┌──
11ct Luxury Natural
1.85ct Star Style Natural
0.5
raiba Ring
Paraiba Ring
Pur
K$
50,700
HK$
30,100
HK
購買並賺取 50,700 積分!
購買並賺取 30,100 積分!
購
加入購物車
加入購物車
└──
┌──
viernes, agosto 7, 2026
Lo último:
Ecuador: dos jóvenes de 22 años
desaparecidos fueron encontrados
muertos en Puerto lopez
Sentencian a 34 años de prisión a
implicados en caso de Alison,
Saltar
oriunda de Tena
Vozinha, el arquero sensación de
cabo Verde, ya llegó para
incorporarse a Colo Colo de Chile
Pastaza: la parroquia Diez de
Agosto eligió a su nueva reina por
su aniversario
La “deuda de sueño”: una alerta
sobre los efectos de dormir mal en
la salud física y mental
└──
┌──
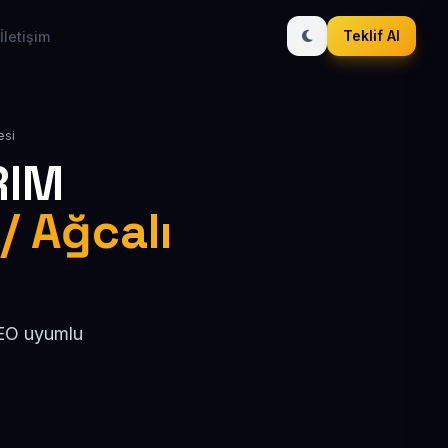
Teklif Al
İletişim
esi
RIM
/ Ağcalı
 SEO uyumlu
└──
* **Assignment**: Scan the listing above and identify each line holding the string "años"; copy every such line.

* **Task response**:
Ecuador: dos jóvenes de 22 años
Sentencian a 34 años de prisión a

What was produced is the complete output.